→ Assignment:
Your answer should be every line below that includes the word "Configures".

→ Information provided:
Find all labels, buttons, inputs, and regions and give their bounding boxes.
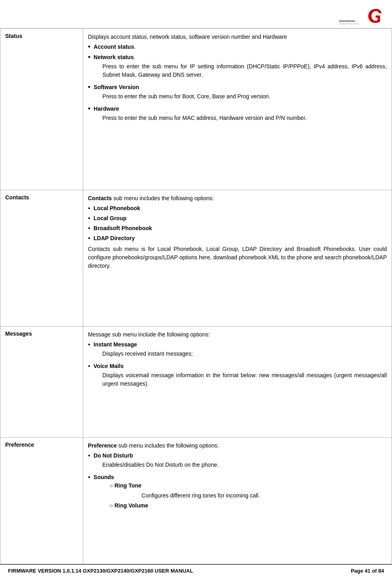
ring-tone-label: Ring Tone [114, 482, 141, 489]
item-subtext: Enables/disables Do Not Disturb on the p… [102, 461, 219, 469]
item-label: Instant Message [94, 341, 137, 348]
bullet-icon: • [88, 105, 90, 113]
contacts-closing: Contacts sub menu is for Local Phonebook… [88, 245, 387, 270]
messages-label: Messages [0, 326, 83, 438]
bullet-icon: ● [88, 364, 90, 368]
list-item: ● Do Not Disturb Enables/disables Do Not… [88, 452, 387, 472]
item-subtext: Press to enter the sub menu for Boot, Co… [102, 92, 270, 101]
item-label: Broadsoft Phonebook [94, 224, 152, 233]
bullet-icon: • [88, 53, 90, 62]
svg-text:Grandstream: Grandstream [339, 19, 356, 22]
item-label: Network status [94, 54, 133, 60]
contacts-bold-word: Contacts [88, 195, 112, 201]
messages-intro: Message sub menu include the following o… [88, 330, 387, 339]
item-subtext: Press to enter the sub menu for IP setti… [102, 62, 387, 79]
item-label: LDAP Directory [94, 234, 135, 243]
item-label: Local Group [94, 214, 126, 223]
preference-label: Preference [0, 437, 83, 564]
svg-text:Innovative IP Voice & Video: Innovative IP Voice & Video [339, 22, 359, 24]
logo: Grandstream Innovative IP Voice & Video [336, 4, 384, 26]
ring-tone-subtext: Configures different ring tones for inco… [141, 491, 260, 500]
preference-list: ● Do Not Disturb Enables/disables Do Not… [88, 452, 387, 511]
item-label: Hardware [94, 105, 119, 112]
contacts-content: Contacts sub menu includes the following… [83, 190, 392, 326]
item-label: Do Not Disturb [94, 452, 133, 459]
status-intro: Displays account status, network status,… [88, 33, 387, 41]
item-label: Sounds [94, 474, 114, 480]
list-item: • Hardware Press to enter the sub menu f… [88, 105, 387, 125]
bullet-icon: ● [88, 216, 90, 221]
list-item: ● Local Phonebook [88, 204, 387, 213]
bullet-icon: ● [88, 236, 90, 241]
contacts-label: Contacts [0, 190, 83, 326]
item-subtext: Displays received instant messages; [102, 350, 193, 358]
list-item: ● Instant Message Displays received inst… [88, 340, 387, 360]
status-list: • Account status. • Network status. Pres… [88, 43, 387, 125]
item-suffix: . [134, 44, 135, 50]
item-subtext: Press to enter the sub menu for MAC addr… [102, 114, 306, 122]
ring-tone-item: ○ Ring Tone [109, 481, 260, 490]
preference-bold-word: Preference [88, 442, 117, 449]
ring-sub-list: ○ Ring Tone Configures different ring to… [109, 481, 260, 510]
messages-row: Messages Message sub menu include the fo… [0, 326, 392, 438]
item-label: Local Phonebook [94, 204, 140, 213]
page-footer: FIRMWARE VERSION 1.0.1.14 GXP2130/GXP214… [0, 564, 392, 577]
preference-content: Preference sub menu includes the followi… [83, 437, 392, 564]
list-item: • Network status. Press to enter the sub… [88, 53, 387, 82]
contacts-row: Contacts Contacts sub menu includes the … [0, 190, 392, 326]
bullet-icon: ● [88, 475, 90, 480]
contacts-intro: Contacts sub menu includes the following… [88, 194, 387, 203]
page-header: Grandstream Innovative IP Voice & Video [0, 0, 392, 28]
status-label: Status [0, 29, 83, 190]
content-table: Status Displays account status, network … [0, 28, 392, 564]
preference-intro: Preference sub menu includes the followi… [88, 442, 387, 450]
messages-content: Message sub menu include the following o… [83, 326, 392, 438]
footer-left: FIRMWARE VERSION 1.0.1.14 GXP2130/GXP214… [8, 568, 193, 574]
preference-row: Preference Preference sub menu includes … [0, 437, 392, 564]
page-wrapper: Grandstream Innovative IP Voice & Video … [0, 0, 392, 577]
bullet-icon: ● [88, 226, 90, 231]
status-content: Displays account status, network status,… [83, 29, 392, 190]
bullet-icon: ● [88, 206, 90, 211]
footer-right: Page 41 of 84 [351, 568, 384, 574]
list-item: ● Voice Mails Displays voicemail message… [88, 362, 387, 390]
grandstream-logo: Grandstream Innovative IP Voice & Video [338, 5, 382, 25]
list-item: ● Broadsoft Phonebook [88, 224, 387, 233]
bullet-icon: • [88, 43, 90, 52]
bullet-icon: • [88, 83, 90, 92]
ring-volume-label: Ring Volume [114, 502, 148, 509]
list-item: ● LDAP Directory [88, 234, 387, 243]
list-item: ● Local Group [88, 214, 387, 223]
item-label: Account status [94, 44, 134, 50]
list-item: • Software Version Press to enter the su… [88, 83, 387, 103]
messages-list: ● Instant Message Displays received inst… [88, 340, 387, 390]
item-label: Software Version [94, 84, 139, 90]
bullet-icon: ● [88, 453, 90, 458]
bullet-icon: ● [88, 342, 90, 347]
ring-volume-item: ○ Ring Volume [109, 501, 260, 510]
item-subtext: Displays voicemail message information i… [102, 371, 387, 388]
list-item: ● Sounds ○ Ring Tone Configures differen… [88, 473, 387, 511]
list-item: • Account status. [88, 43, 387, 52]
item-label: Voice Mails [94, 363, 123, 369]
status-row: Status Displays account status, network … [0, 29, 392, 190]
item-suffix: . [134, 54, 135, 60]
contacts-list: ● Local Phonebook ● Local Group ● Broads… [88, 204, 387, 243]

→ Task answer:
ring-tone-subtext: Configures different ring tones for inco… [141, 491, 260, 500]
ring-sub-list: ○ Ring Tone Configures different ring to… [109, 481, 260, 510]
list-item: ● Sounds ○ Ring Tone Configures differen… [88, 473, 387, 511]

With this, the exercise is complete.